UKC

NEWS: Chris Bevins: 1st British NIAD Solo

New Topic
This topic has been archived, and won't accept reply postings.
 UKC News 20 Jun 2013
Chris climbing the 'Grey Bands Traverse' pitch on the first British NIAD solo., 4 kbOn the 16th June, Chris Bevins made the first British solo ascent of The Nose, C2, on El Capitan, Yosemite, in a single sub-24 hr push. A feat that puts him in the company of just handful of other people...

Read more at http://www.ukclimbing.com/news/item.php?id=68143
 Rick Graham 20 Jun 2013
Well done.

Don't think many people realize what effort is required to achieve this.

I certainly did not, setting off innocently by myself at dawn in May 1994.

I was climbing faster than folks on the fixed lines to Sickle, but have never been such a lather of sweat. No rest from the effort unlike pitched climbing in a pair.

By the fifth pitch I had two or three parties to battle through before the stovelegs.

I drank my water and abbed off, walked back to camp 4 and went single pitching.

Moral. Do some research before you set off.
 Rick Graham 20 Jun 2013
Correction

Very well done.
 Enty 20 Jun 2013
In reply to UKC News:

What an amazing achievement.
I'd love to know the intricacies of how he did this - running pitches together, running it out, how much he freed etc etc.

E

 Nick Russell 20 Jun 2013
In reply to UKC News:

Great achievement! The Nose is something I (like many climbers, I suspect) aspire to, but to do it solo, in a day, is just way beyond that!

(Minor gripe about the "brief history": no mention of the first free ascent?)
 natetan 20 Jun 2013
In reply to UKC News: Well done Chris - epic effort! Def deserve a beer when your back!
 RKernan 20 Jun 2013
In reply to UKC News:

NIAD = Nose In a Day?
 Ian Dunn 20 Jun 2013
In reply to UKC News: Would be nice to have included First Free Ascent and First Free Ascent in sub 24hrs well done Lynne Hill.
 Rachel Slater 21 Jun 2013
In reply to Ian Dunn: Common knowledge?
In reply to UKC News: Awesome effort! Get him interviewed
Adam Wainwright 21 Jun 2013
In reply to Rick Graham:
Agreed. Very well done indeed.
 TobyA 21 Jun 2013
In reply to Enty:

> I'd love to know the intricacies of how he did this - running pitches together, running it out, how much he freed etc etc.

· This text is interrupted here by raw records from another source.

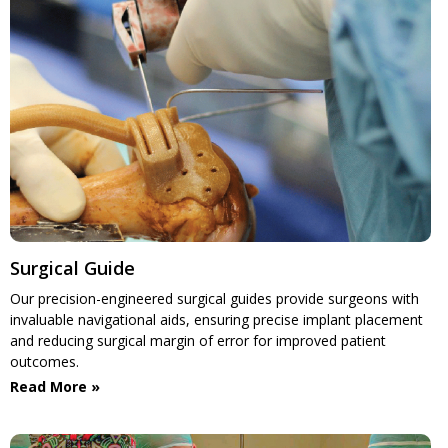
Surgical Guide
Our precision-engineered surgical guides provide surgeons with
invaluable navigational aids, ensuring precise implant placement
and reducing surgical margin of error for improved patient
outcomes.
Read More »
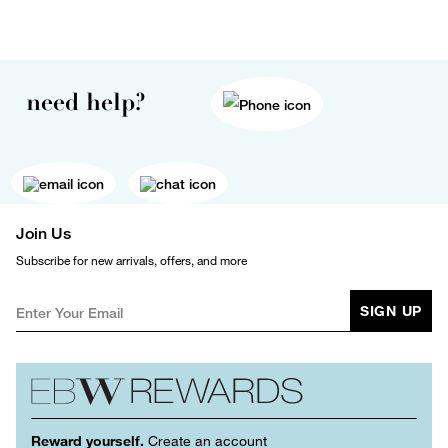
need help?
Join Us
Subscribe for new arrivals, offers, and more
SIGN UP
Reward yourself.
Create an account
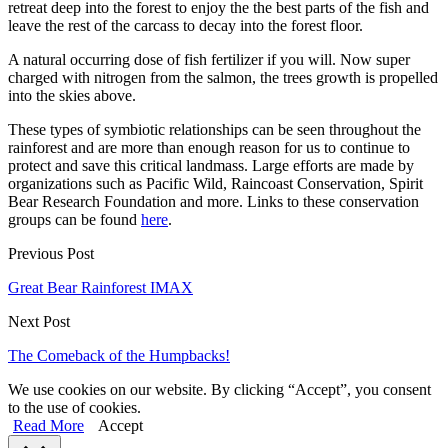
retreat deep into the forest to enjoy the the best parts of the fish and
leave the rest of the carcass to decay into the forest floor.
A natural occurring dose of fish fertilizer if you will. Now super
charged with nitrogen from the salmon, the trees growth is propelled
into the skies above.
These types of symbiotic relationships can be seen throughout the
rainforest and are more than enough reason for us to continue to
protect and save this critical landmass. Large efforts are made by
organizations such as Pacific Wild, Raincoast Conservation, Spirit
Bear Research Foundation and more. Links to these conservation
groups can be found
here
.
Previous Post
Great Bear Rainforest IMAX
Next Post
The Comeback of the Humpbacks!
We use cookies on our website. By clicking “Accept”, you consent
to the use of cookies.
Read More
Accept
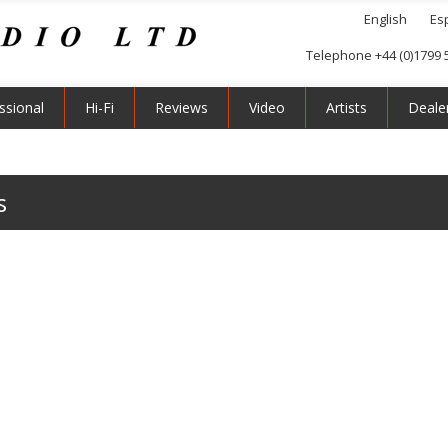
English
Es
Telephone +44 (0)1799 
ssional
Hi-Fi
Reviews
Video
Artists
Deale
s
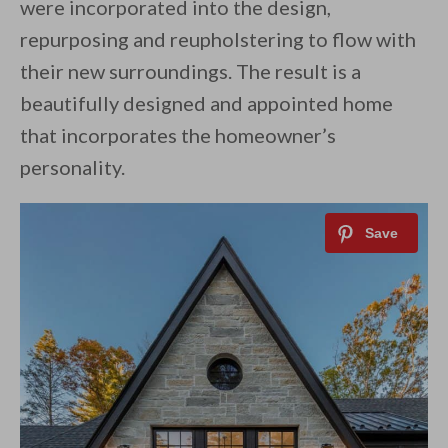
were incorporated into the design,
repurposing and reupholstering to flow with
their new surroundings. The result is a
beautifully designed and appointed home
that incorporates the homeowner’s
personality.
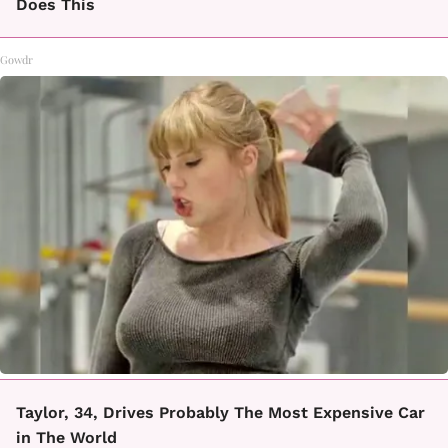
Does This
Gowdr
Taylor, 34, Drives Probably The Most Expensive Car
in The World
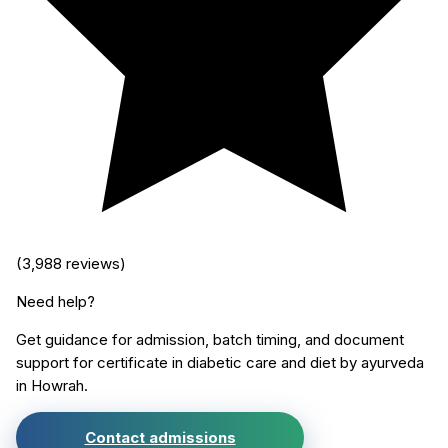
(
3,988
reviews)
Need help?
Get guidance for admission, batch timing, and document
support for
certificate in diabetic care and diet by ayurveda
in
Howrah
.
Contact admissions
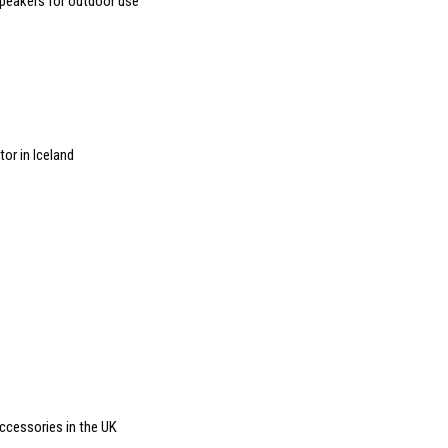
peakers for outdoor use
or in Iceland
accessories in the UK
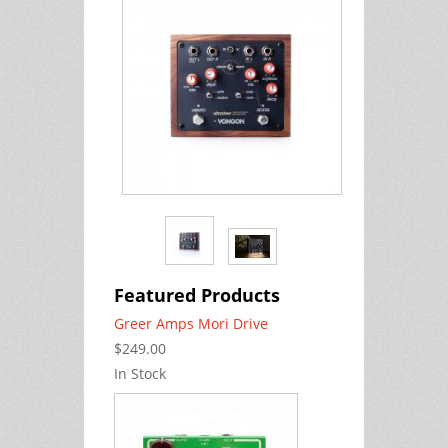
Featured Products
Greer Amps Mori Drive
$249.00
In Stock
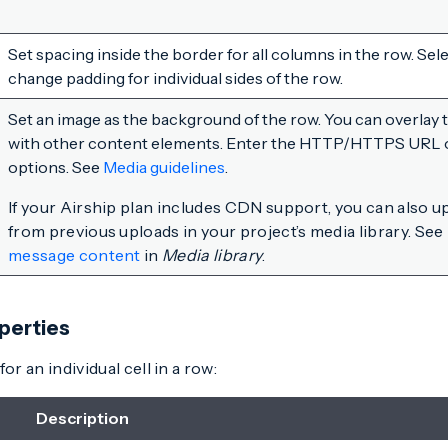
Set spacing inside the border for all columns in the row. Sel
change padding for individual sides of the row.
Set an image as the background of the row. You can overlay
with other content elements. Enter the HTTP/HTTPS URL of 
options. See
Media guidelines
.
If your Airship plan includes CDN support, you can also u
from previous uploads in your project’s media library. See
message content
in
Media library
.
perties
or an individual cell in a row:
Description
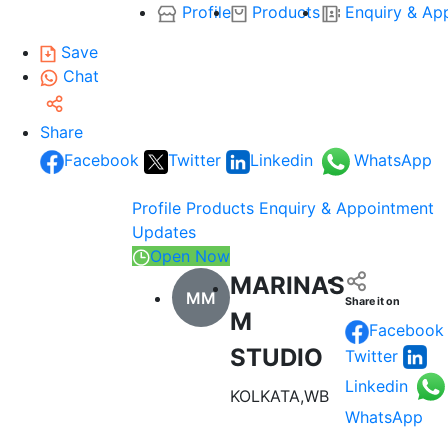
Profile
Products
Enquiry & Ap
Save
Chat
Share
Facebook
Twitter
Linkedin
WhatsApp
Profile
Products
Enquiry & Appointment
Updates
Open Now
MARINAS
MM
Share it on
M
Facebook
STUDIO
Twitter
Linkedin
KOLKATA,WB
WhatsApp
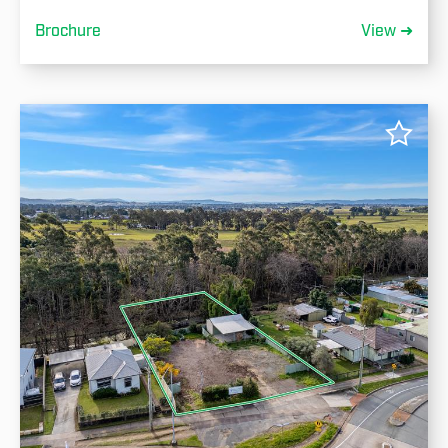
Brochure
View ➜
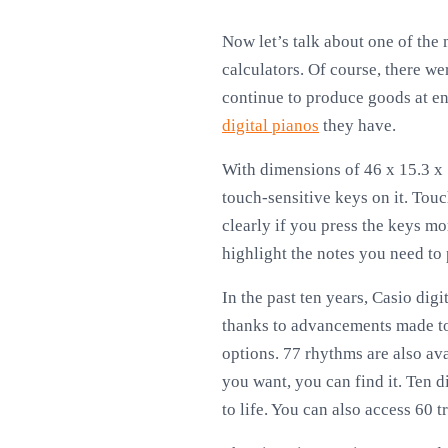
Now let’s talk about one of the
calculators. Of course, there we
continue to produce goods at ent
digital pianos
they have.
With dimensions of 46 x 15.3 x 5
touch-sensitive keys on it. Touc
clearly if you press the keys mor
highlight the notes you need to 
In the past ten years, Casio dig
thanks to advancements made to 
options. 77 rhythms are also ava
you want, you can find it. Ten d
to life. You can also access 60 t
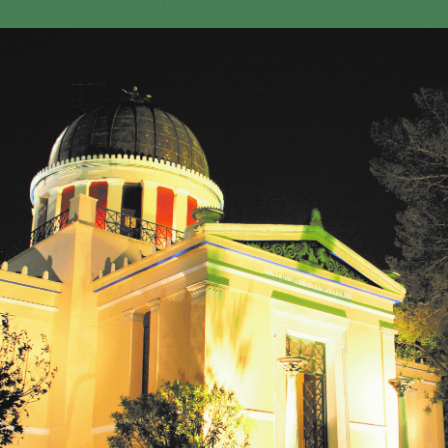
GEO-CRADLE INITIATIVE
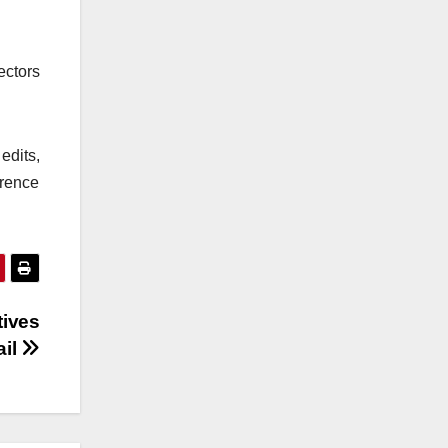
ectors
edits,
erence
tives
ail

Exactly - I know with team IAD ascents they do these mega pitches by in effect climbing together, or putting ropemen on to runners etc. but I don't see how you do that soloing. Presumably he had cover lots of ground three times - lead pitch and fix, rap, jug back up? And is there much free-soloing involved? :-/
 Kemics 21 Jun 2013
In reply to TobyA:

Christ I hadn't even thought of that, essentially he climbed El Cap twice!
 UKB Shark 21 Jun 2013
In reply to TobyA:
>
> Exactly - I know with team IAD ascents they do these mega pitches by in effect climbing together, or putting ropemen on to runners etc. but I don't see how you do that soloing. Presumably he had cover lots of ground three times - lead pitch and fix, rap, jug back up? And is there much free-soloing involved? :-/


I reckon he would have done 70-80% of it free. Typically you would tie off the other end of the rope at a belay (usually bolt belays on the Nose) and then free climb with a modified gri-gri (or similar) running through the rope putting in gear as you go.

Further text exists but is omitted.